Luis Requena scite author profile

Background Chilblains ('COVID toes') are being seen with increasing frequency in children and young adults during the COVID-19 pandemic. Detailed histopathological descriptions of COVID-19 chilblains have not been reported, and causality of SARS-CoV-2 has not yet been established. Objectives To describe the histopathological features of COVID-19 chilblains and to explore the presence of SARS-CoV-2 in the tissue. Methods We examined skin biopsies from seven paediatric patients presenting with chilblains during the COVID-19 pandemic. Immunohistochemistry for SARS-CoV-2 was performed in all cases and electron microscopy in one. Results Histopathology showed variable degrees of lymphocytic vasculitis ranging from endothelial swelling and endotheliitis to fibrinoid necrosis and thrombosis.
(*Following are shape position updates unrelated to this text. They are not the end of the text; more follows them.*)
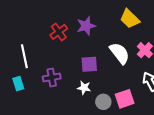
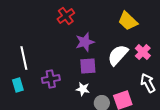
purple star: (86, 26) -> (85, 42), moved
red cross: (59, 32) -> (66, 16), moved
white semicircle: (120, 53) -> (118, 55), turned -100

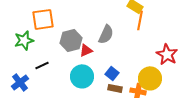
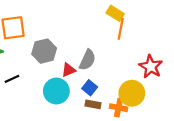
gray semicircle: (106, 34) -> (87, 60), moved
red triangle: (86, 50) -> (69, 70), moved

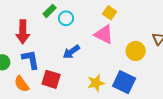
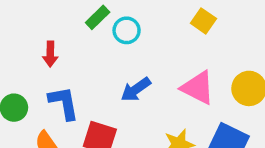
red arrow: (23, 32) -> (50, 54), size x0.6
pink triangle: (104, 34) -> (198, 88), moved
Purpura, superficial and deep perivascular lymphocytic inflammation with perieccrine accentuation, oedema, and mild vacuolar interface damage were also seen. SARS-CoV-2 immunohistochemistry was positive in endothelial cells and epithelial cells of eccrine glands. Coronavirus particles were found in the cytoplasm of endothelial cells on electron microscopy. Conclusions Although the clinical and histopathological features were similar to other forms of chilblains, the presence of viral particles in the endothelium and the histological evidence of vascular damage support a causal relation of the lesions with SARS-CoV-2. Endothelial damage induced by the virus could be the key mechanism in the pathogenesis of COVID-19 chilblains and perhaps also in a group of patients severely affected by COVID-19 presenting with features of microangiopathic damage. What is already known about this topic? • Despite the high number of cases of chilblains seen during the COVID-19 pandemic, a definite causative role for SARS-CoV-2 has not yet been proven. • Different pathogenetic hypotheses have been proposed, including coagulation anomalies, interferon release and external factors. What does this study add? • The demonstration of SARS-CoV-2 in endothelial cells of skin biopsies by immunohistochemistry and electron microscopy confirms that these lesions are part of the spectrum of COVID-19.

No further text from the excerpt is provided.